Entering a photography contest is an exciting yet terrifying experience for every photographer who's trying to get a little exposure. Every photo can feel like an extension of yourself, and the idea of putting them out there to be judged can be nerve-racking. How do you narrow your many photos down to one and choose the perfect contest submission?

Visual Storytelling

An important way to create a powerful entry for a photo contest is to tell a story with your image. Creating a narrative with a photograph can be challenging since you're working with a single image rather than a sequence of images or words. The key is to suggest some sort of dynamic tension: an energy between the elements of the image that implies a relationship that has a past and a future. A photo of a smiling young girl walking through a field with her shoes in her hand and muddy feet suggests a story that the viewer's mind fills in on its own.

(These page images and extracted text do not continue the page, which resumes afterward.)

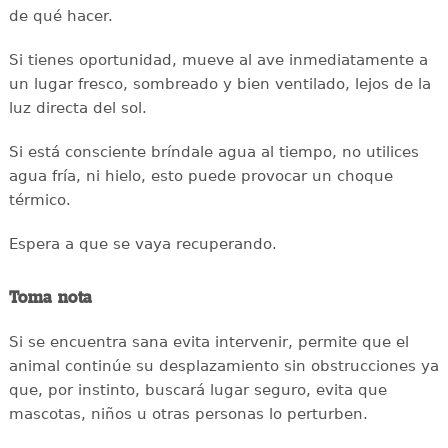
de qué hacer.
Si tienes oportunidad, mueve al ave inmediatamente a
un lugar fresco, sombreado y bien ventilado, lejos de la
luz directa del sol.
Si está consciente bríndale agua al tiempo, no utilices
agua fría, ni hielo, esto puede provocar un choque
térmico.
Espera a que se vaya recuperando.
Toma nota
Si se encuentra sana evita intervenir, permite que el
animal continúe su desplazamiento sin obstrucciones ya
que, por instinto, buscará lugar seguro, evita que
mascotas, niños u otras personas lo perturben.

Creating an Image with Impact

Effectively capturing your image in terms of clarity, focus and lighting is an important part of a great photograph. Is your lighting appropriate to support the narrative of the photo? Bathing your focal point in shadow might be appropriate if you want to create a mysterious or frightening energy. A subject that is out of focus might be called for if you want to show that they are misunderstood or have been dehumanized. The way that you render the image should reflect the story that you want to tell.

Creating an Effective Composition

Study the rules of composition, including the rule of thirds and the golden ratio. Utilize the lines in the visual space to suggest the focal point. Ask yourself if evoking symmetry will support the narrative of your image, and how balancing the elements in the field can do the same. A small figure in the foreground that dominates the visual space over a large figure in the background suggests a relationship; does that relationship support your narrative? How can deepening the depth of field or zooming in change that story?

Choosing Your Subjects

There are many things to consider when you're choosing your subject. Should you choose a subject that is personally meaningful and powerful, a subject that is politically relevant, or has present culture significance? Has the contest itself established a subject in its guidelines? A great subject will touch on all three. How does the subject relate to the setting? Does the powerful juxtaposition of a technological artifact surrounded by an incredible image of nature create a contrast that supports the story you want to tell?

Following the Rules Creatively

Rules can confine us, and they can inspire us. Unfortunately, they can also get our contest entry eliminated! Look at the rules as a sandbox that your mind can play in, but don't let them rule you! A creative interpretation of the rules can be exactly what you need to contribute a photo that stands out from the rest. A good practice is to write down the first ten ideas you have that the rules inspire. Unfortunately, somebody else has probably also thought of those ideas. Throw them away and write down ten new ideas to choose from.

Gaining Proficiency With Your Equipment

In art, one of the most important essentials of coming up with creative ideas is having technical proficiency in your media. In the case of photography, that is the camera. Being thoroughly aware of how your camera works by studying the manual is fundamental. Manual mode should be a way of life. Keep a journal that details your settings and your procedures. Experimentation is critical. Experienced photographers might only take a few photos of a particular scene, but novice photographers should be taking a lot of photos and analyzing the results.

There's good reason to take photography contests seriously; they can be an incredible way to network with other artists, see new techniques and connect with potential clients. While a certain amount of stress should be expected, you can minimize it by remembering these simple guidelines. Most importantly, try to approach each contest as a chance to get valuable experience and learn. When your goal is learning instead of winning, you'll come out ahead every time!